As she was a frequent participant at protest rallies in Ranchi, it did not take her long to find like-minded people. Soon she had a group of women working with her disseminating information about CAA and NRC, and persuading people to attend sit-in protest. However, she had to face reluctance and scepticism initially but “after attending to their queries and apprehensions I would get their confidence and support,” Shagufta said expressing her accomplishment.
It all started in Ranchi on January 19, 2020, when Hum Bharat Ke Log (We the People of India)- a coordination committee- called for a sit-in protest near Haj House Kadru. As Shagufta was already trying to organise a Shaheen Bagh-like protest, she joined it as soon as she came to know about it.
“In a way, it is heartening to see women who have never set their foot outside the traditionally limited spaces of their dwellings are coming out and speaking their mind in these protests”, rejoiced Shagufta with the fact that women from Muslim community are leading the protests.
She further added, “People from different districts and even from far-flung villages joined the protests. They joined the sit-in protest and listened to speakers. In the evening, at the time of leaving the protest site they hugged and wept.”
Narrating about how people are being self-motivated in participating in the protest she said that one woman couldn’t leave the protest site, she stayed back. Later on, she went back to her place and got a bus full of women to join the sit-in protest against CAA.
Since the day the sit-it protest began at Kadru, the number of women protestors has only grown. According to Shagufta whosoever attends the protest they tend to bring in other women and speak out their concerns to the protesters.
On the stage at the protest site speakers raised crucial issues and critiqued the government’s recent policies. Taking a dig at Prime Minister Narendra Modi, Indu Nazia accused the PM of failing to deliver on his promises of ‘acche din’ (good days).
Nazia who lost her business due to demonetization criticizes the BJP government on several grounds. Calling out BJP’s tall claims of ‘saving Muslim women through Triple Talaq law (an act which criminalizes instant divorce by Muslim men) a farce Nazia terms the CAA against the Constitution and an anti-Muslim law.
She says as if losing her business wasn’t enough, she now finds herself at the risk of losing her citizenship, her home, her family. Since she got to know about the sit-in protest by women in Ranchi, she too decided to join the protest. She has been regular at the protest site delivering daily speeches and reading out her poems.
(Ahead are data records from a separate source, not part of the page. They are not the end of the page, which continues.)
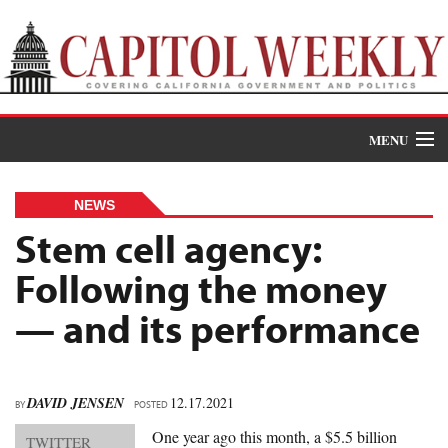
MENU
Donate
NEWS
News
Stem cell agency:
Following the money
The Roundup
— and its performance
Features
Oral Histories
DAVID JENSEN
12.17.2021
BY
Events
POSTED
One year ago this month, a $5.5 billion
TWITTER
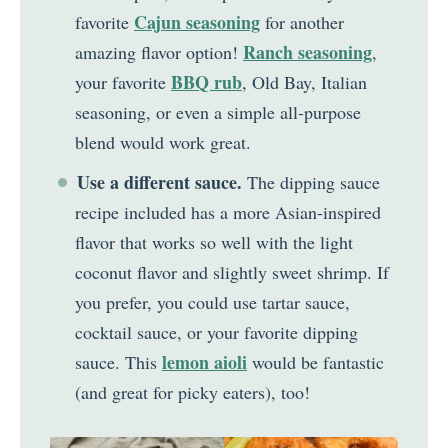
Cajun seasoning
favorite
for another
Ranch seasoning
amazing flavor option!
,
BBQ rub
your favorite
, Old Bay, Italian
seasoning, or even a simple all-purpose
blend would work great.
Use a different sauce.
The dipping sauce
recipe included has a more Asian-inspired
flavor that works so well with the light
coconut flavor and slightly sweet shrimp. If
you prefer, you could use tartar sauce,
cocktail sauce, or your favorite dipping
lemon aioli
sauce. This
would be fantastic
(and great for picky eaters), too!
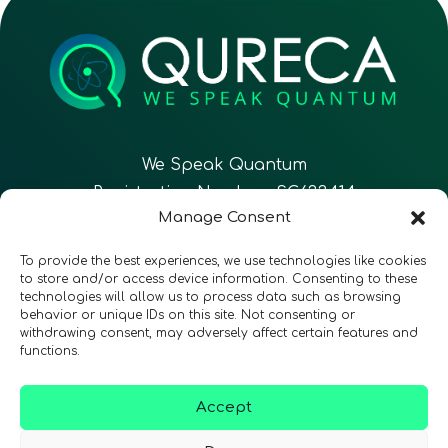
We Speak Quantum
Registration Number: SC633414
Manage Consent
EN
FR
ES
To provide the best experiences, we use technologies like cookies
to store and/or access device information. Consenting to these
technologies will allow us to process data such as browsing
CONTACT
Follow Us
behavior or unique IDs on this site. Not consenting or
withdrawing consent, may adversely affect certain features and
functions.
Accept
Social Media, Autonomy and Protests
20-year-old Shabana is up in arms along with a group of young women, mostly of her age, against the police brutality at Jamia University in Delhi on February 10. The group of young women, consisting of first-time protesters, coordinates using WhatsApp to organise for their February 11 protest rally.
“I want to contribute to the protests in whatever capacity I can. I have been following the protests happening in the city, where I have met many other girls and have formed a group now; we share information and updates.”
The young women coordinate over messaging applications and plan what would be their slogans during the protest rally at a meeting point decided by them over a messaging application. In the meantime, one of them raises a concern -if something goes wrong in the protest. However, to boost her courage, another pitches in and says “we are doing nothing wrong. Boys, bystanders all join us in protests.”
Cutting into this conversation two other girls argue that sit-in protests might not be enough to make the government repeal the discriminatory CAA. Afreen who is a regular protester indicating to take the protest to the streets says, “Are we going to sit here forever? I don’t see this working anymore”.
The group continues their dialectics. Their discussions continue on various online platforms. Social media and messaging applications have been instrumental in connecting first-time protesters thus bringing them to the forefront at the protest sites.